== Work to be completed ==
Check each line of the entries. Copy the ones that contain the string "März".
-- Records supplied follows --
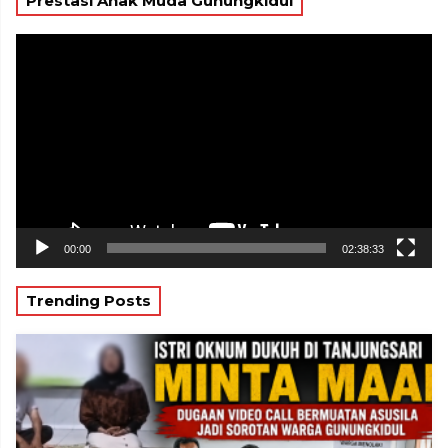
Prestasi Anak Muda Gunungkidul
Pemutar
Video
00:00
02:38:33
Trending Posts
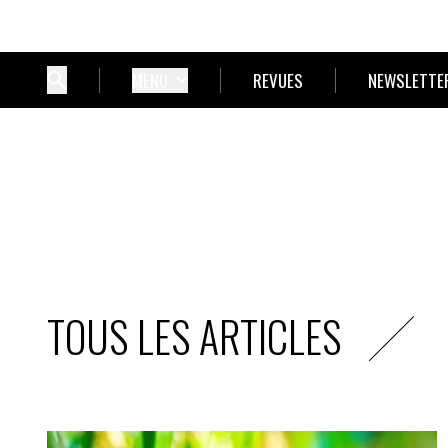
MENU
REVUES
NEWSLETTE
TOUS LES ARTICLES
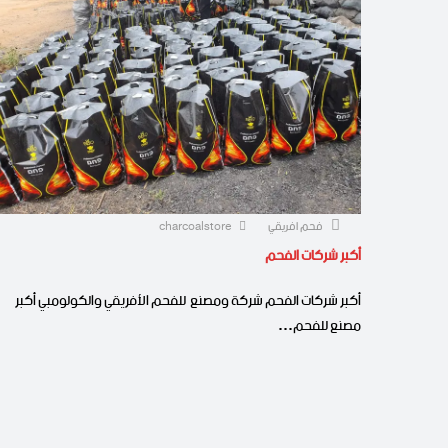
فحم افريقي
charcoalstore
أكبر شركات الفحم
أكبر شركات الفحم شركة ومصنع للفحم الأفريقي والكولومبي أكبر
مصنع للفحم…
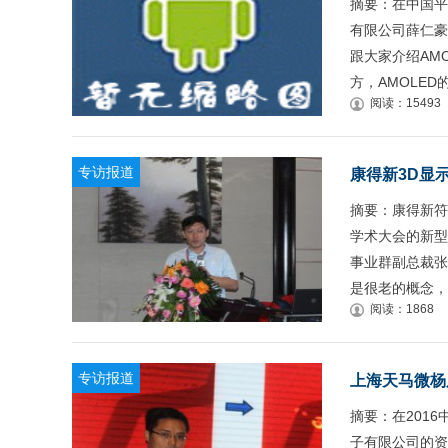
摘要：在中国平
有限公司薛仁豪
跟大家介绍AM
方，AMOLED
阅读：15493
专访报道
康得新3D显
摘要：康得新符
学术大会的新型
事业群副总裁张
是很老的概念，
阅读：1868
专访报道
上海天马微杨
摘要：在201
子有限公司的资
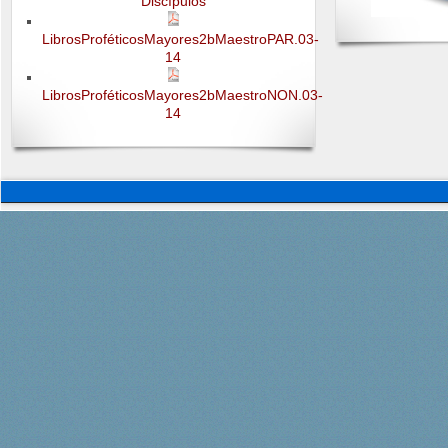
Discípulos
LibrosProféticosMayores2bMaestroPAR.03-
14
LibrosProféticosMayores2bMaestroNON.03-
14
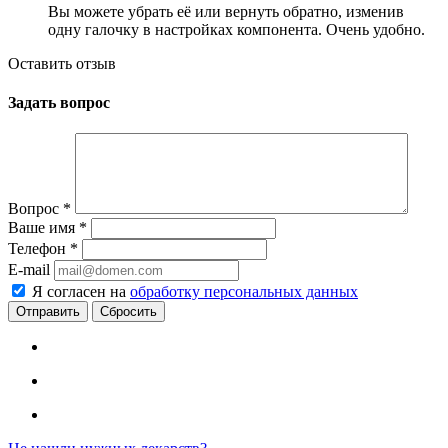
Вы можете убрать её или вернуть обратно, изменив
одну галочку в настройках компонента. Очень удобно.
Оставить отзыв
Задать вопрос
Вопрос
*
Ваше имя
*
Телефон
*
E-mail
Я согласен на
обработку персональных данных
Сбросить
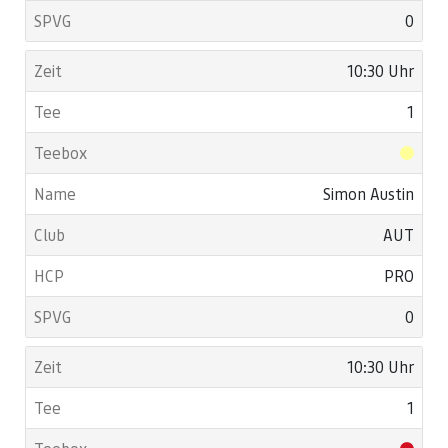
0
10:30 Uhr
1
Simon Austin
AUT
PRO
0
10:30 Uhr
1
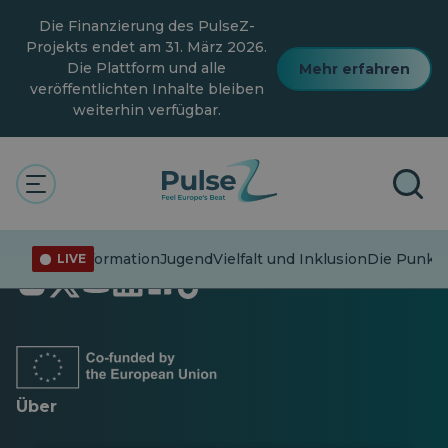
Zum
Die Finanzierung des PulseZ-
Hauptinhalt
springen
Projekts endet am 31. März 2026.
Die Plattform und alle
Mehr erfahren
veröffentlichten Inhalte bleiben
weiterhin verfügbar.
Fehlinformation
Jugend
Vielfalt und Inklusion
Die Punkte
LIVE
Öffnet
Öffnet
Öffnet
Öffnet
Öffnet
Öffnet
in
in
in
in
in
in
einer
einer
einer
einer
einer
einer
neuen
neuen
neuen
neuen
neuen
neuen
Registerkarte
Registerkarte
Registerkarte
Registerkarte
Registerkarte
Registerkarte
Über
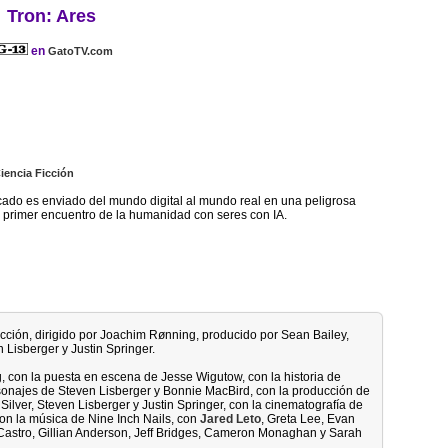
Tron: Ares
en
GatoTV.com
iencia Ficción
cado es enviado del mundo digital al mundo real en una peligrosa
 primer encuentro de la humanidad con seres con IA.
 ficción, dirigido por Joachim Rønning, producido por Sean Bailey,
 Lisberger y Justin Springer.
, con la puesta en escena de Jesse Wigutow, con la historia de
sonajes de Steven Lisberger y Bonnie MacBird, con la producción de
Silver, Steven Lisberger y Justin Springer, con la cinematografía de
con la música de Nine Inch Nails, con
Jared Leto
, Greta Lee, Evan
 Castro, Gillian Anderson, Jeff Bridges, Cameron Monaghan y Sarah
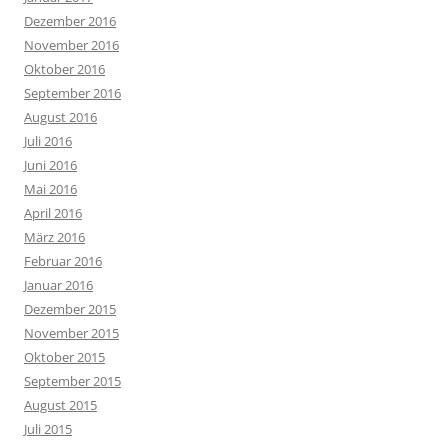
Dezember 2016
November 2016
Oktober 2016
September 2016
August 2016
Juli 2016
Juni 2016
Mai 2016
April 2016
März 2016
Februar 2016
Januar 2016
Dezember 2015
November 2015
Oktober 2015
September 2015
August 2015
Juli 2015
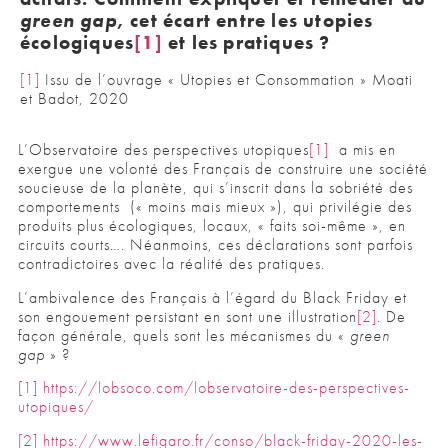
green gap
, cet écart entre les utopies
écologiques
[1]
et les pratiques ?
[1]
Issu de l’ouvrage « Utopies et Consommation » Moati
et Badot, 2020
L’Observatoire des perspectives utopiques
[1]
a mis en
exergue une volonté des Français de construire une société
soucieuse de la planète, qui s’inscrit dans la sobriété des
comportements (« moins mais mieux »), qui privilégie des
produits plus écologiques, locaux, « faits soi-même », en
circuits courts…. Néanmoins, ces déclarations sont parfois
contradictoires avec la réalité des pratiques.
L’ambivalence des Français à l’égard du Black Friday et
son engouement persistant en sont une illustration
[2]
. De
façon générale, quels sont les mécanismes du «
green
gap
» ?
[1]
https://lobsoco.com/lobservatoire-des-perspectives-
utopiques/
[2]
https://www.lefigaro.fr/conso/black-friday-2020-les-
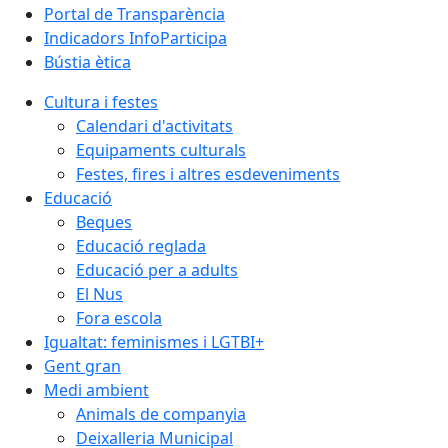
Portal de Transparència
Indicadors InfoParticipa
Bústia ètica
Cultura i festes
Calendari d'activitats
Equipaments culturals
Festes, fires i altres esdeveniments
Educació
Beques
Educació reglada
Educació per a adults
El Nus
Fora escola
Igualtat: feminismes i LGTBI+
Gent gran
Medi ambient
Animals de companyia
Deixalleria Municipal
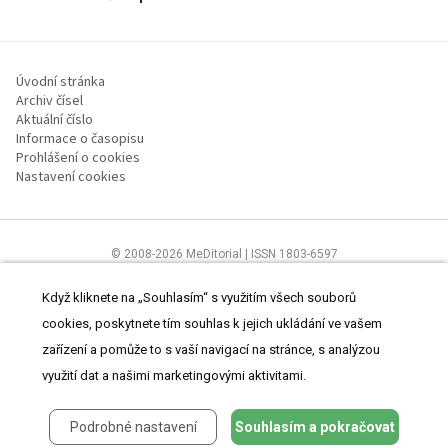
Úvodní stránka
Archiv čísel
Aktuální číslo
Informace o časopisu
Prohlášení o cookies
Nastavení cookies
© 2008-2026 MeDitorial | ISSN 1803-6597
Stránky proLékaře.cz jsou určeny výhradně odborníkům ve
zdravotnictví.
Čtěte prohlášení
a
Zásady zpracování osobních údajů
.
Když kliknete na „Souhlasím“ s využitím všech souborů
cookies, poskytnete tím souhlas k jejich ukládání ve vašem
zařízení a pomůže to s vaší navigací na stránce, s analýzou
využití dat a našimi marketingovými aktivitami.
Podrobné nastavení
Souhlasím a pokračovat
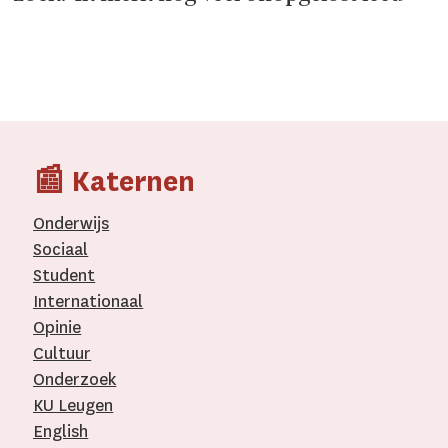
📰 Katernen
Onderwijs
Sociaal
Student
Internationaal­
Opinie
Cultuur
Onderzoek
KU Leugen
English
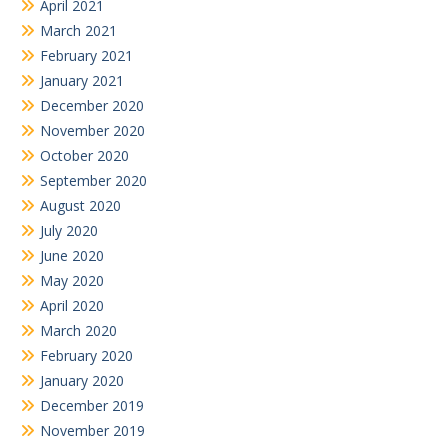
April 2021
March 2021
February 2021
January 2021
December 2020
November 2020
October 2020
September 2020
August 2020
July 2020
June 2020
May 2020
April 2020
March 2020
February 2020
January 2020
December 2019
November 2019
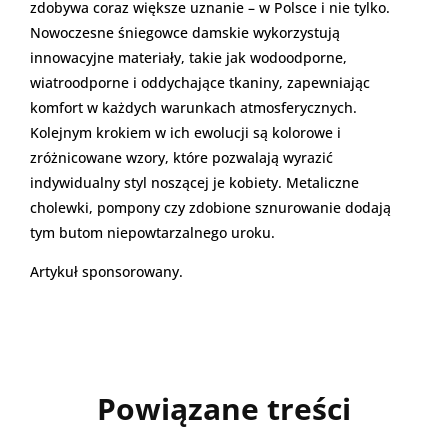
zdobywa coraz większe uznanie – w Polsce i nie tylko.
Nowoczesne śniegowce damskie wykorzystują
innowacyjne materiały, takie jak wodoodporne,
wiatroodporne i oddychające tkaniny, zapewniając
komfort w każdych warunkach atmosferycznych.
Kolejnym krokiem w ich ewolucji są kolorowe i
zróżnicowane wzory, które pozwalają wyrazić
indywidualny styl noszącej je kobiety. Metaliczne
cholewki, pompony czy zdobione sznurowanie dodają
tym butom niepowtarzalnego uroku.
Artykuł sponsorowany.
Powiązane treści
-- Records supplied concluded --
== Exercise response ==
Projekts endet am 31. März 2026.
März 2016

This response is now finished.